PPAPI: Purposely leak ProxyLock, fix shutdown race

This CL: - Makes callbacks returned by RunWhileLocked acquire the lock when they are destroyed if they are not run. This eliminates some potential race conditions. - Because MessageLoops can be destroyed after the PpapiGlobals (and thus the ProxyLock), this means we need to make the ProxyLock live longer. So we leak it so that it lives all the way through shutdown. This issue depends on: https://codereview.chromium.org/19492014/ BUG= R=yzshen@chromium.org Committed: https://src.chromium.org/viewvc/chrome?view=rev&revision=222829 Reverted: https://src.chromium.org/viewvc/chrome?view=rev&revision=222840 (static initializer + content_unittests failure) Review URL: https://chromiumcodereview.appspot.com/19492014 git-svn-id: svn://svn.chromium.org/chrome/trunk/src@223738 0039d316-1c4b-4281-b951-d872f2087c98
author: dmichael@chromium.org <dmichael@chromium.org@0039d316-1c4b-4281-b951-d872f2087c98> 2013-09-17 23:30:00 +0000
committer: dmichael@chromium.org <dmichael@chromium.org@0039d316-1c4b-4281-b951-d872f2087c98> 2013-09-17 23:30:00 +0000
commit: b1d571afd4400219ee44bd15ac9cea7f0ff8e31f (patch)
tree: 16ba6b09209f7a7da0e18fb5e544d84be73c2c96 /ppapi/shared_impl/proxy_lock.h
parent: f1cbadcd4830901272cf824d9fdc19cd7bf68b86 (diff)
download: chromium_src-b1d571afd4400219ee44bd15ac9cea7f0ff8e31f.zip
chromium_src-b1d571afd4400219ee44bd15ac9cea7f0ff8e31f.tar.gz
chromium_src-b1d571afd4400219ee44bd15ac9cea7f0ff8e31f.tar.bz2
1 files changed, 76 insertions, 5 deletions
diff --git a/ppapi/shared_impl/proxy_lock.h b/ppapi/shared_impl/proxy_lock.h
index 9352471..9a81a13 100644
--- a/ppapi/shared_impl/proxy_lock.h
+++ b/ppapi/shared_impl/proxy_lock.h
@@ -16,6 +16,10 @@ namespace base {
 class Lock;
 }
 
+namespace content {
+class HostGlobals;
+}
+
 namespace ppapi {
 
 // This is the one lock to rule them all for the ppapi proxy.
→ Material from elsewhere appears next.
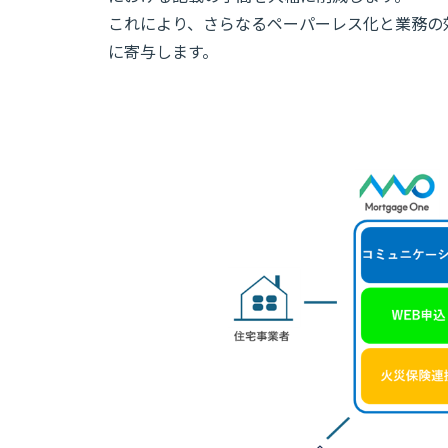
これにより、さらなるペーパーレス化と業務の
に寄与します。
All PPB interface
@@ -28,6 +32,12 @@ namespace ppapi {
 // tracker, etc.
 class PPAPI_SHARED_EXPORT ProxyLock {
  public:
+  // Return the global ProxyLock. Normally, you should not access this
+  // directly but instead use ProxyAutoLock or ProxyAutoUnlock. But sometimes
+  // you need access to the ProxyLock, for example to create a condition
+  // variable.
+  static base::Lock* Get();
+
   // Acquire the proxy lock. If it is currently held by another thread, block
   // until it is available. If the lock has not been set using the 'Set' method,
   // this operation does nothing. That is the normal case for the host side;
@@ -41,7 +51,23 @@ class PPAPI_SHARED_EXPORT ProxyLock {
   // process). Does nothing when running in-process (or in the host process).
   static void AssertAcquired();
 
+  // We have some unit tests where one thread pretends to be the host and one
+  // pretends to be the plugin. This allows the lock to do nothing on only one
+  // thread to support these tests. See TwoWayTest for more information.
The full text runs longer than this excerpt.